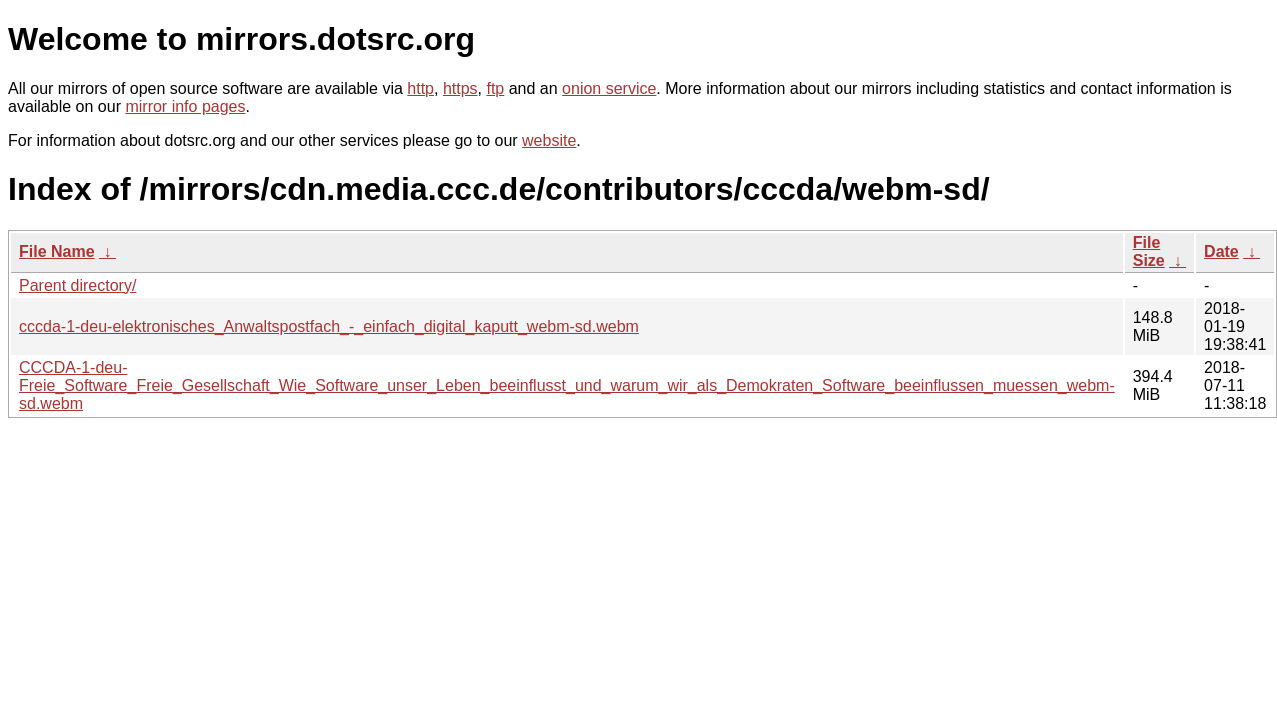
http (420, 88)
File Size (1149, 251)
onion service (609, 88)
--
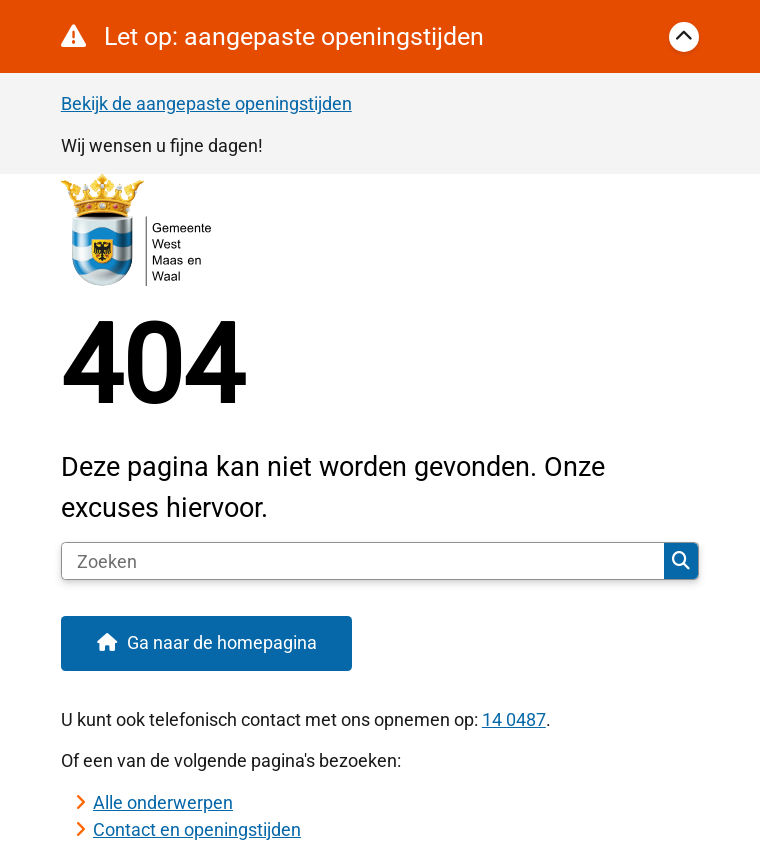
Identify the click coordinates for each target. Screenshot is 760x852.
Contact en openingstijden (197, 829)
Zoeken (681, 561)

What needs to be done
The response should be the listing above, limited to the lines between the one holding "Identify the click" and the one holding "Zoeken (681, 561)", inclusive, reproduced exactly.

Result
Identify the click coordinates for each target. Screenshot is 760x852.
Contact en openingstijden (197, 829)
Zoeken (681, 561)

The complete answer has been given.